DÍA DOCE: Gastón F. me contó que la Doctora Delia Rincón le había parecido muy extraña, porque revoleaba mucho los ojos y, según él, se le salían para afuera. “Eso es por estar tanto tiempo con locos. Debe hacer mal, te deja la cara como de manicomio”, concluyó mi compañero. También me informó que la Doctora Delia Rincón lo había medicado con paroxetina, un antidepresivo.
DÍA TRECE: Gastón F. creía que el medicamento ya le había hecho efecto y que por eso se sentía bien. Le informé que la paroxetina no alivia los síntomas de la depresión sino hasta después de quince días, por lo que su mejoría seguro se debía al efecto placebo.
DÍA CATORCE: Mi compañero volvió a su estado depresivo. Me invitó a tomar un café y lloró mucho. Me dijo que jamás volvería a querer a otra mujer. Le dije que no pensara así, que siempre podía haber alguien más allá y que seguro pronto sentiría algo por alguna otra chica.
DÍA QUINCE: Gastón F. no se acercó a hablarme en todo el día y perecía estar mejor.
DÍA DIECISEIS: En el pasillo de la empresa me encontré con Gastón F. y le pregunté:
-¿Cómo estás?
- Hoy muy bien- me contestó con una sonrisa
-¿Por qué? ¿Pasó algo bueno?
- Algo de eso, pero todavía no te puedo decir.

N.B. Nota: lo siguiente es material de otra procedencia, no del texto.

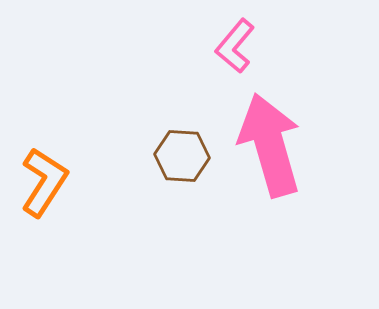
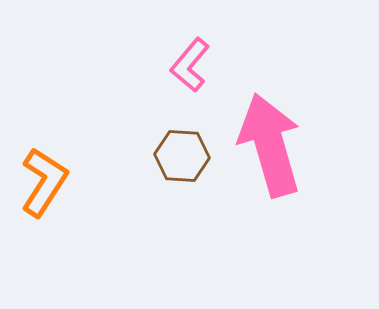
pink L-shape: moved 45 px left, 19 px down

Y luego de ese pequeño diálogo de pasillo, ya no buscó consuelo en mí. Su estado anímico mejoró notablemente en las jornadas posteriores. Volvió a reírse y a hacer chistes como siempre. Pensé que se había reconciliado con su novia, pero me sorprendí al saber que no había sucedido eso cuando un día lo encontré de nuevo deambulando cerca de la máquina de café del pasillo de la empresa y lo encaré:
-¿Y, Gastón? ¿No me vas a decir qué te pasó que te mejoraste tan rápido?
- Sí, sí, te voy a decir, pero por favor no le digas nada a nadie, no quiero que se enteren en la oficina todavía.

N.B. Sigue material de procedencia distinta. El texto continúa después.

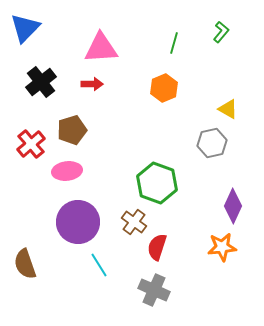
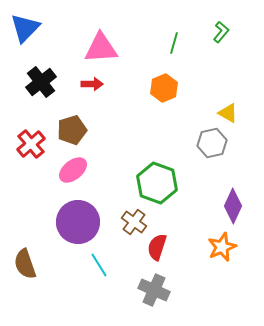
yellow triangle: moved 4 px down
pink ellipse: moved 6 px right, 1 px up; rotated 32 degrees counterclockwise
orange star: rotated 16 degrees counterclockwise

- No, no digo nada, no te preocupes- dije.
- Bueno, te cuento, pero solamente porque tenías razón en algo que me dijiste: “Siempre hay alguien más allá .“
- Ah - dije pensando en quién sería ese alguien.
- Soy de nuevo el de antes porque estoy saliendo con una chica hermosa, divina, espectacular, que nunca pensé que me daría bola. No sabés lo que es la piba – dijo mi compañero con los ojos iluminados por la ilusión.
-No, la verdad que no sé, si no me decís quién es…
- ¿Quién va a ser? La mejor de la empresa: Potus Reloaded - dijo Gastón F., aunque llamando a “Postus Reloaded” por su verdadero nombre.